The source code for the "storm-hdfs connector" that can be used to write data into HDFS. The github url is : https://github.com/ptgoetz/storm-hdfs There is a particular topology: "HdfsFileTopology" used to write '|' delimited data into HDFS. link: https://github.com/ptgoetz/storm-hdfs/blob/master/src/test/java/org/apache/storm/hdfs/bolt/HdfsFileTopology.java
I have questions about the part of the code:
Yaml yaml = new Yaml();
InputStream in = new FileInputStream(args[1]);
Map<String, Object> yamlConf = (Map<String, Object>) yaml.load(in);
in.close();
config.put("hdfs.config", yamlConf);
HdfsBolt bolt = new HdfsBolt()
.withConfigKey("hdfs.config")
.withFsUrl(args[0])
.withFileNameFormat(fileNameFormat)
.withRecordFormat(format)
.withRotationPolicy(rotationPolicy)
.withSyncPolicy(syncPolicy)
.addRotationAction(new MoveFileAction().toDestination("/dest2/"));
What does this part of the code do, especially the YAML part?
I think the code is quite clear.

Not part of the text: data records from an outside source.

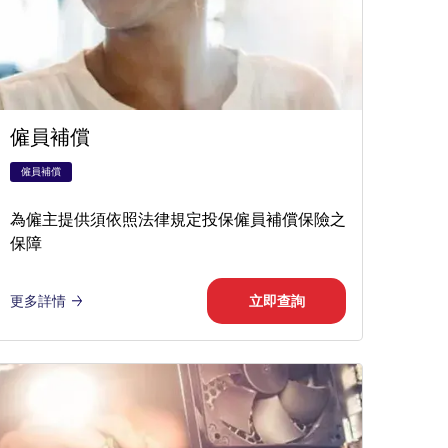
僱員補償
僱員補償
為僱主提供須依照法律規定投保僱員補償保險之
保障
更多詳情
立即查詢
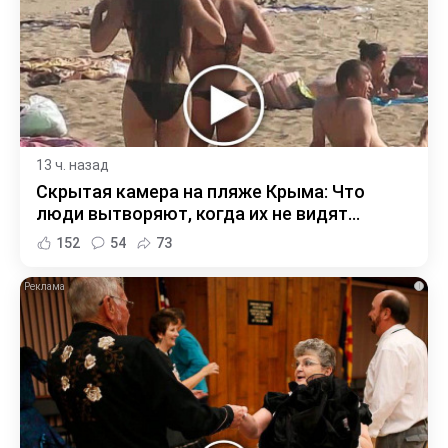
13 ч. назад
Скрытая камера на пляже Крыма: Что
люди вытворяют, когда их не видят...
152
54
73
i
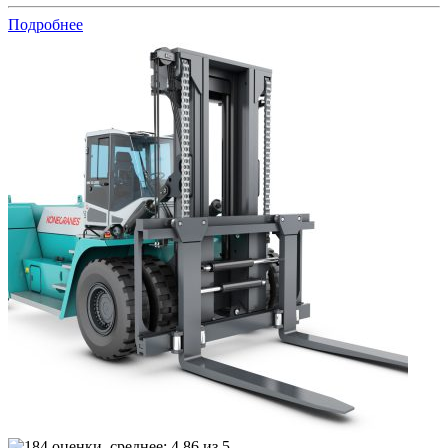
Подробнее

In order for
HdfsBolt
to be able to write into HDFS, it needs information about the HDFS itself and that is what you do when your create that YAML file.And to run that topology, you provide the path of that YAML file as a command line argument.
The author of the library made a good description here: Storm-HDFS Usage.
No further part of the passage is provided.